The input and output types are similar to Structs whose member names are identical to the names of the enclosing task's input and output variables, respectively, and whose member values are all of type hints. However, unlike Structs, the keys of input and output literals may use dotted notation to refer to nested members of input and output Structs. See inputs and outputs for examples.
§Reserved Task Hints
The following hints are reserved. An implementation is not required to support these attributes, but if it does support a reserved attribute it must enforce the semantics and allowed values defined below. The purpose of reserving these hints is to encourage interoperability of tasks and workflows between different execution engines.

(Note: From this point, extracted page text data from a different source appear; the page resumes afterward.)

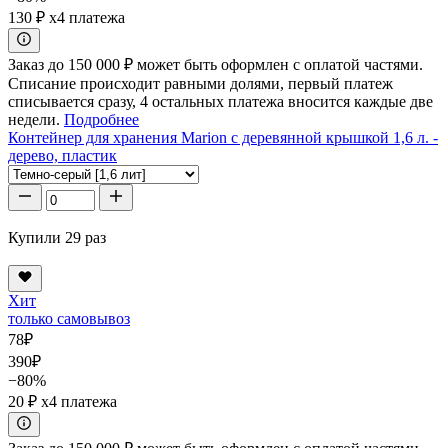
130 ₽
x4 платежа
Заказ до 150 000 ₽ может быть оформлен с оплатой частями.
Списание происходит равными долями, первый платеж
списывается сразу, 4 остальных платежа вносится каждые две
недели.
Подробнее
Контейнер для хранения Marion с деревянной крышкой 1,6 л. -
дерево, пластик
Купили 29 раз
Хит
только самовывоз
78
₽
390
₽
−80%
20 ₽
x4 платежа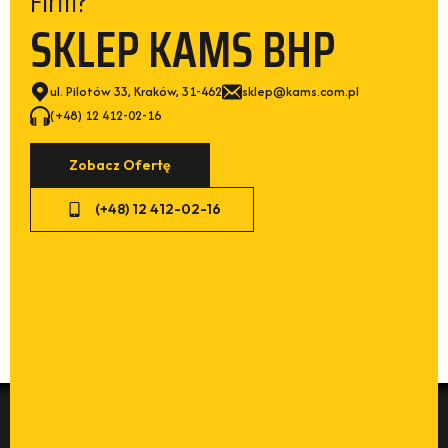
Firm?
SKLEP KAMS BHP
ul. Pilotów 33, Kraków, 31-462
sklep@kams.com.pl
(+48) 12 412-02-16
Zobacz Ofertę
(+48) 12 412-02-16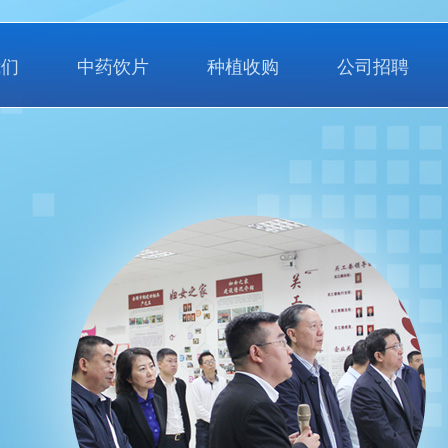
我们
中药饮片
种植收购
公司招聘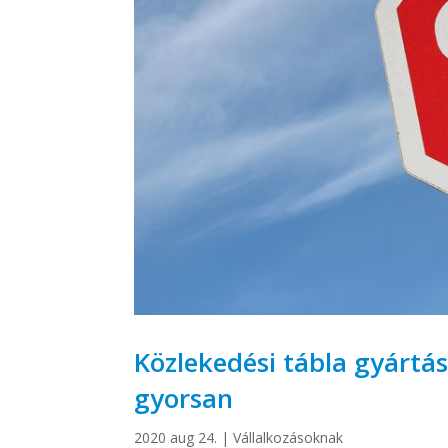
Közlekedési tábla gyártá
gyorsan
2020 aug 24.
|
Vállalkozásoknak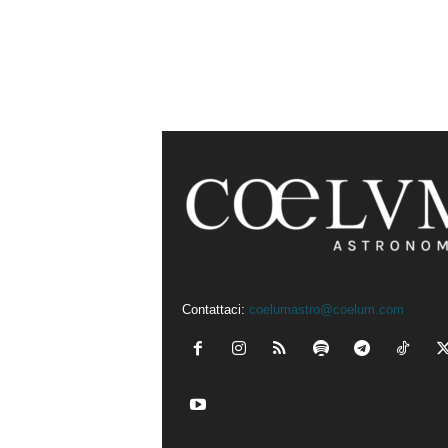
Contattaci:
coelumastro@coelum.com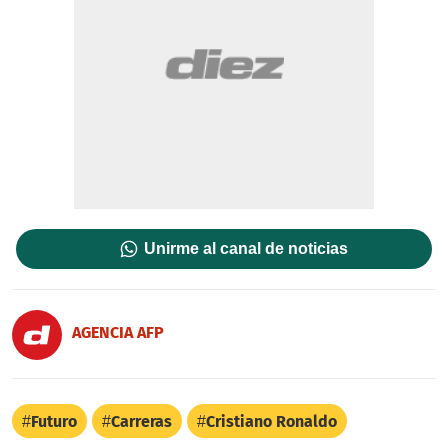
Unirme al canal de noticias
AGENCIA AFP
Futuro
Carreras
Cristiano Ronaldo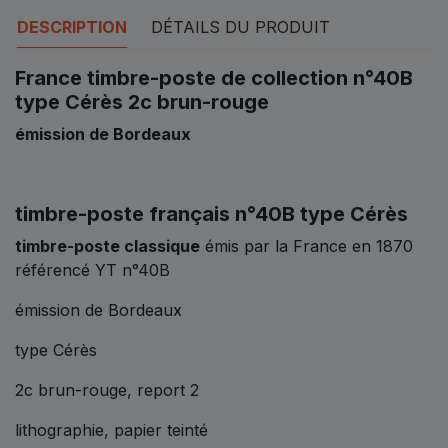
DESCRIPTION
DÉTAILS DU PRODUIT
France timbre-poste de collection n°40B
type Cérès 2c brun-rouge
émission de Bordeaux
timbre-poste français n°40B type Cérès
timbre-poste classique
émis par la France en 1870
référencé YT n°40B
émission de Bordeaux
type Cérès
2c brun-rouge, report 2
lithographie, papier teinté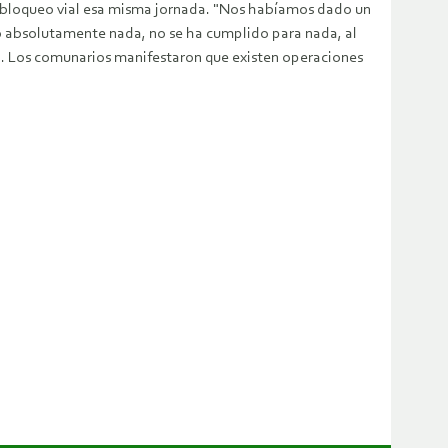
 el bloqueo vial esa misma jornada. "Nos habíamos dado un
o absolutamente nada, no se ha cumplido para nada, al
o. Los comunarios manifestaron que existen operaciones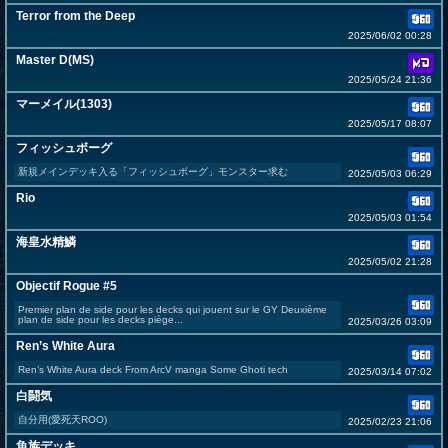
Terror from the Deep
2025/06/02 00:28
Master D(MS)
2025/05/24 21:36
マーメイル(1303)
2025/05/17 08:07
フィッシュボーグ
新規メインデッキ入る「フィッシュボーグ」モンスター求む
2025/05/03 06:29
Rio
2025/05/03 01:54
海皇水精鱗
2025/05/02 21:28
Objectif Rogue #5
Premier plan de side pour les decks qui jouent sur le GY Deuxième
plan de side pour les decks piège...
2025/03/26 03:09
Ren’s White Aura
Ren’s White Aura deck From ArcV manga Some Ghoti tech
2025/03/14 07:02
白闘気
自分用(愛死天ROO)
2025/02/23 21:06
魚族デッキ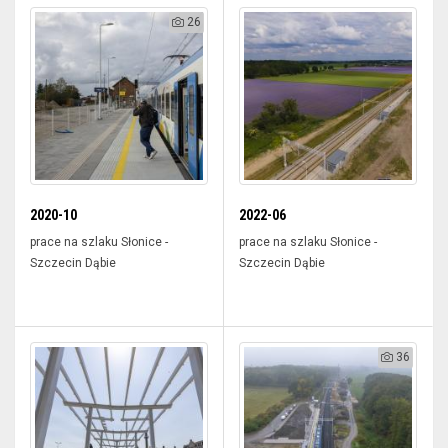
26
2020-10
2022-06
prace na szlaku Słonice -
prace na szlaku Słonice -
Szczecin Dąbie
Szczecin Dąbie
36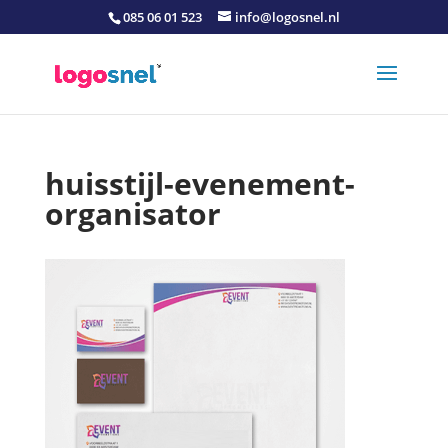
085 06 01 523
info@logosnel.nl
huisstijl-evenement-
organisator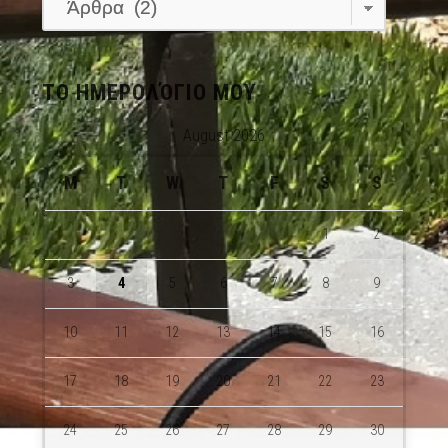
ΤΟ ΗΜΕΡΟΛΌΓΙΟ ΜΟΥ
August 2026
M
T
W
T
F
S
S
1
2
3
4
5
6
7
8
9
10
11
12
13
14
15
16
17
18
19
20
21
22
23
24
25
26
27
28
29
30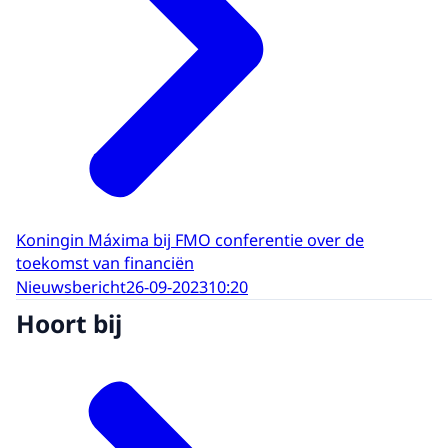
Koningin Máxima bij FMO conferentie over de
toekomst van financiën
Nieuwsbericht
26-09-2023
10:20
Hoort bij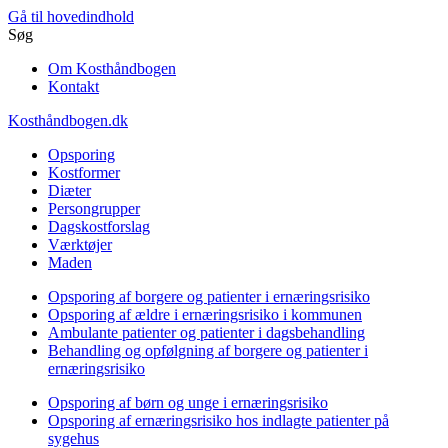
Gå til hovedindhold
Søg
Om Kosthåndbogen
Kontakt
Kosthåndbogen.dk
Opsporing
Kostformer
Diæter
Persongrupper
Dagskostforslag
Værktøjer
Maden
Opsporing af borgere og patienter i ernæringsrisiko
Opsporing af ældre i ernæringsrisiko i kommunen
Ambulante patienter og patienter i dagsbehandling
Behandling og opfølgning af borgere og patienter i
ernæringsrisiko
Opsporing af børn og unge i ernæringsrisiko
Opsporing af ernæringsrisiko hos indlagte patienter på
sygehus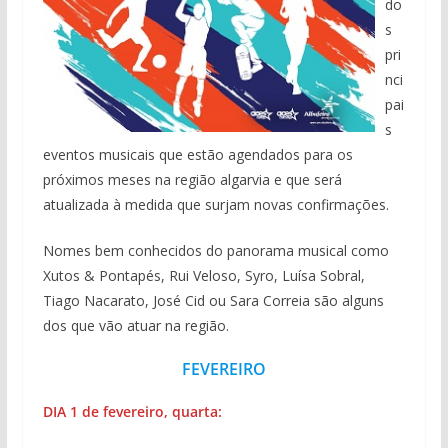
do
s
pri
nci
pai
s
eventos musicais que estão agendados para os
próximos meses na região algarvia e que será
atualizada à medida que surjam novas confirmações.
Nomes bem conhecidos do panorama musical como
Xutos & Pontapés, Rui Veloso, Syro, Luísa Sobral,
Tiago Nacarato, José Cid ou Sara Correia são alguns
dos que vão atuar na região.
FEVEREIRO
DIA 1 de fevereiro, quarta: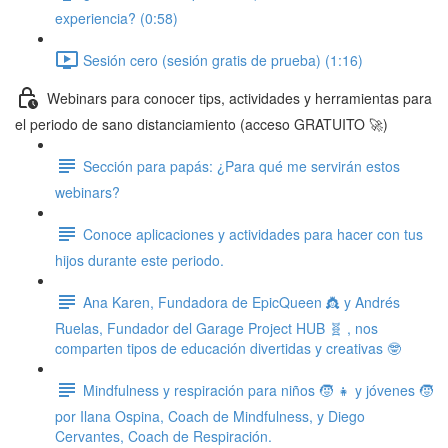
experiencia? (0:58)
Sesión cero (sesión gratis de prueba) (1:16)
Webinars para conocer tips, actividades y herramientas para
el periodo de sano distanciamiento (acceso GRATUITO 🚀)
Sección para papás: ¿Para qué me servirán estos
webinars?
Conoce aplicaciones y actividades para hacer con tus
hijos durante este periodo.
Ana Karen, Fundadora de EpicQueen 👸 y Andrés
Ruelas, Fundador del Garage Project HUB 🧬 , nos
comparten tipos de educación divertidas y creativas 🤓
Mindfulness y respiración para niños 🧒 👧 y jóvenes 🧒
por Ilana Ospina, Coach de Mindfulness, y Diego
Cervantes, Coach de Respiración.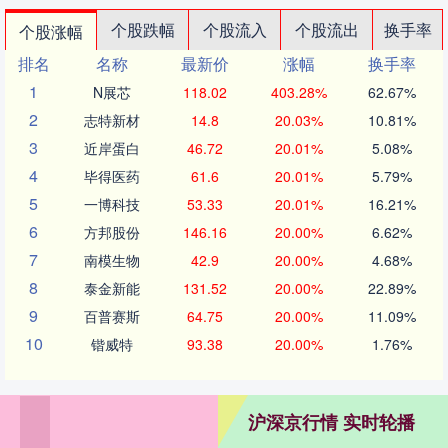
个股跌幅
个股流入
个股流出
换手率
个股涨幅
排名
名称
最新价
涨幅
换手率
1
N展芯
118.02
403.28%
62.67%
2
志特新材
14.8
20.03%
10.81%
3
近岸蛋白
46.72
20.01%
5.08%
4
毕得医药
61.6
20.01%
5.79%
5
一博科技
53.33
20.01%
16.21%
6
方邦股份
146.16
20.00%
6.62%
7
南模生物
42.9
20.00%
4.68%
8
泰金新能
131.52
20.00%
22.89%
9
百普赛斯
64.75
20.00%
11.09%
10
锴威特
93.38
20.00%
1.76%
沪深京行情 实时轮播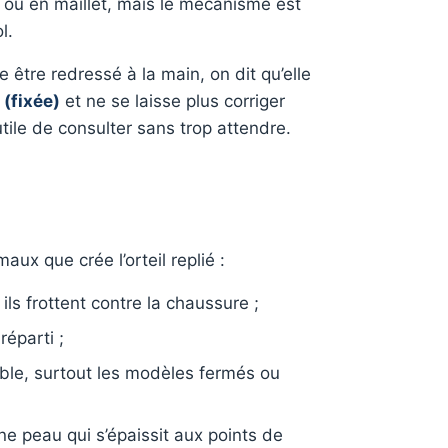
fe ou en maillet, mais le mécanisme est
l.
re être redressé à la main, on dit qu’elle
 (fixée)
et ne se laisse plus corriger
tile de consulter sans trop attendre.
ux que crée l’orteil replié :
ils frottent contre la chaussure ;
réparti ;
able, surtout les modèles fermés ou
ne peau qui s’épaissit aux points de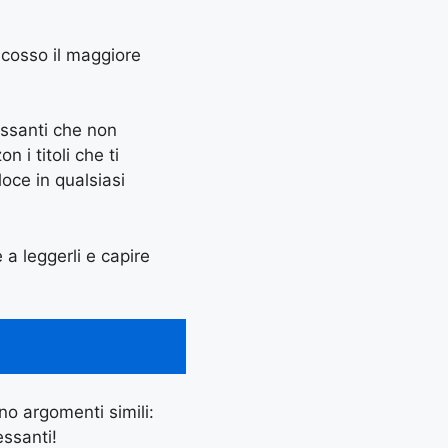
iscosso il maggiore
essanti che non
 i titoli che ti
oce in qualsiasi
e a leggerli e capire
ano argomenti simili:
essanti!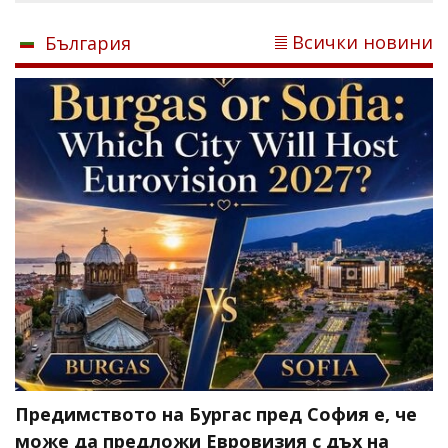
Всички новини
България
Предимството на Бургас пред София е, че
може да предложи Евровизия с дъх на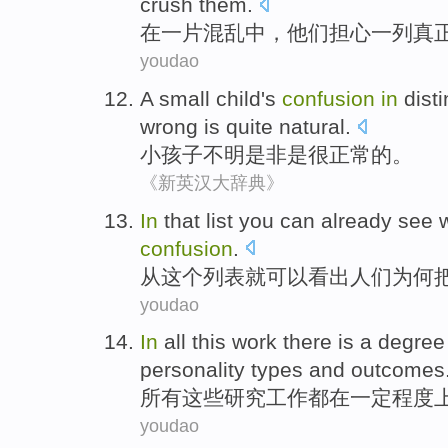
crush
them
.
在
一
片
混乱
中，
他们
担心
一
列
真
youdao
A small
child
's
confusion
in
disti
wrong
is
quite
natural
.
小孩子
不明
是非
是
很
正常
的。
《新英汉大辞典》
In
that
list
you
can
already see
confusion
.
从
这个
列表
就
可以
看出
人们
为何
youdao
In
all
this
work
there is
a degree
personality
types
and
outcomes
所有
这些
研究工作
都
在
一定
程度
youdao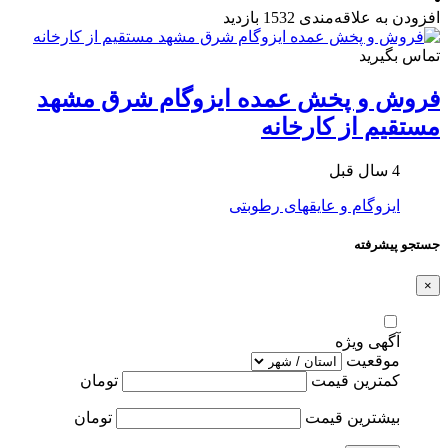
افزودن به علاقه‌مندی
1532 بازدید
تماس بگیرید
فروش و پخش عمده ایزوگام شرق مشهد
مستقیم از کارخانه
4 سال قبل
ایزوگام و عایقهای رطوبتی
جستجو پیشرفته
×
آگهی ویژه
موقعیت
کمترین قیمت
تومان
بیشترین قیمت
تومان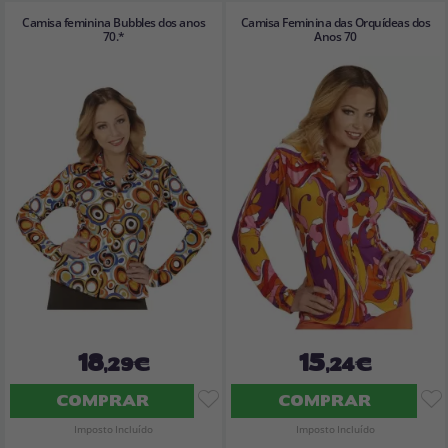
Camisa feminina Bubbles dos anos
Camisa Feminina das Orquídeas dos
70.*
Anos 70
18
15
,29€
,24€
COMPRAR
COMPRAR
Imposto Incluído
Imposto Incluído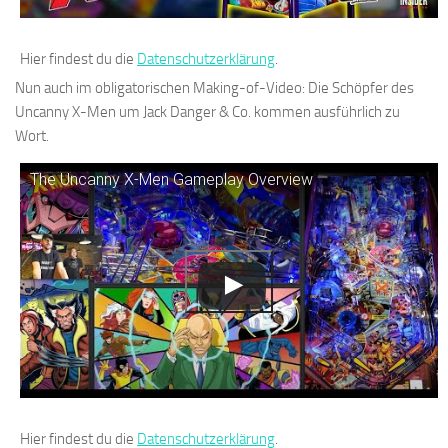
Hier findest du die
Datenschutzerklärung
.
Nun auch im obligatorischen Making-of-Video: Die Schöpfer des
Uncanny X-Men um Jack Danger & Co. kommen ausführlich zu
Wort.
The Uncanny X-Men Gameplay Overview
Hier findest du die
Datenschutzerklärung
.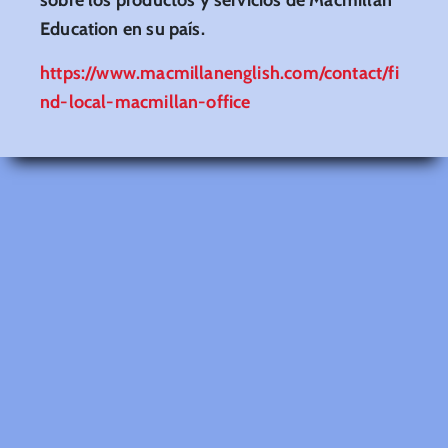
Education en su país.
https://www.macmillanenglish.com/contact/fi
nd-local-macmillan-office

Example: test_hints_task.wdl
version 1.3
task test_hints {
input {
File foo
}
command <<<
wc -l < ~{foo}
>>>
output {
Int num_lines = read_int(stdout())
}
requirements {
container: "ubuntu:latest"
}
hints {
max_memory: "36 GB"
max_cpu: 24
short_task: true
localization_optional: false
inputs: input {
foo: hints {
localization_optional: true
}
}
}
}Example input:
{
"test_hints.foo": "data/greetings.txt"
}
Example output:
{
"test_hints.num_lines": 3
}§max_cpu
- Accepted types:
IntFloat
- Alias:
maxCpu
A hint to the execution engine that the task expects to use no more than the specified number of CPUs. The value of this hint has the same specification as requirements.cpu.
§max_memory
- Accepted types:
Int: Bytes of RAM.String: A decimal value with, optionally with a unit suffix.
- Alias:
maxMemory
A hint to the execution engine that the task expects to use no more than the specified amount of memory. The value of this hint has the same specification as requirements.memory.
§disks
- Accepted types:
String: Disk specification.Map[String, String]: Map of mount point to disk specification.
A hint to the execution engine to mount disks with specific attributes. The value of this hint can be a String with a specification that applies to all mount points, or a Map with the key being the mount point and the value being a String with the specification for that mount point.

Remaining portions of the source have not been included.